## Exercise goal
Output the span of lines from the one that contains "Where are anacondas found?" through the end of the records, inclusive, exactly as written and free of pictures.

Entries taken from a collection:
* * *

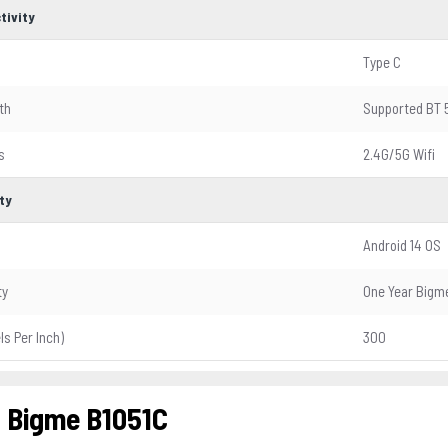
tivity
Type C
th
Supported BT 
s
2.4G/5G Wifi
ty
Android 14 OS
ty
One Year Bigme
els Per Inch)
300
 Bigme B1051C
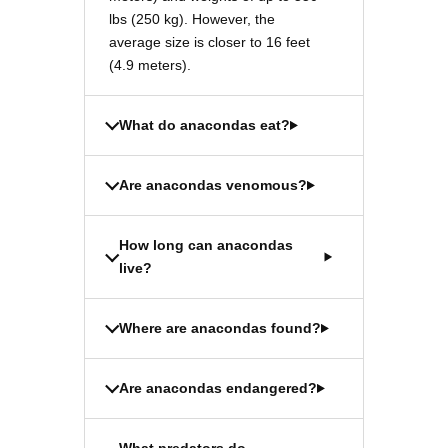
lbs (250 kg). However, the
average size is closer to 16 feet
(4.9 meters).
What do anacondas eat?
Are anacondas venomous?
How long can anacondas
live?
Where are anacondas found?
Are anacondas endangered?
What predators do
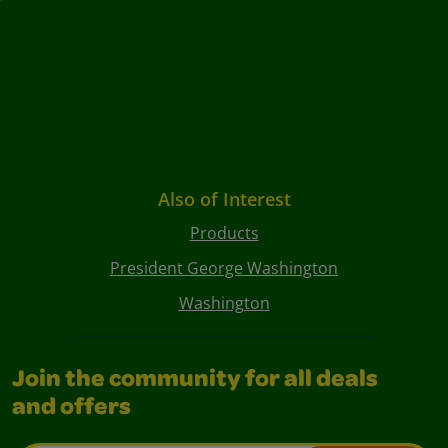
Also of Interest
Products
President George Washington
Washington
Join the community for all deals
and offers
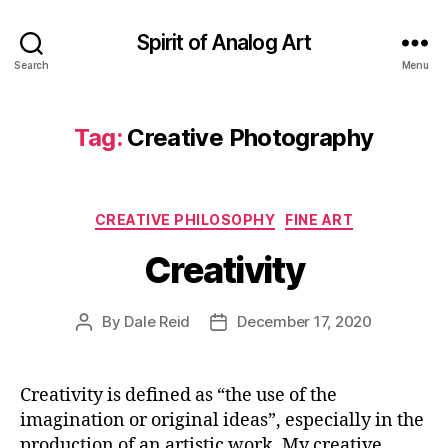
Spirit of Analog Art
Search
Menu
Tag:
Creative Photography
Categories
CREATIVE PHILOSOPHY
FINE ART
Creativity
By
Dale Reid
December 17, 2020
Post
Post
author
date
Creativity is defined as “the use of the
imagination or original ideas”, especially in the
production of an artistic work. My creative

* * *

## Task output
Where are anacondas found?
Are anacondas endangered?
What predators do
Also of Interest
Products
President George Washington
Washington
Join the community for all deals
and offers
Spirit of Analog Art
Search
Menu
Tag:
Creative Photography
Categories
CREATIVE PHILOSOPHY
FINE ART
Creativity
By
Dale Reid
December 17, 2020
Post
Post
author
date
Creativity is defined as “the use of the
imagination or original ideas”, especially in the
production of an artistic work. My creative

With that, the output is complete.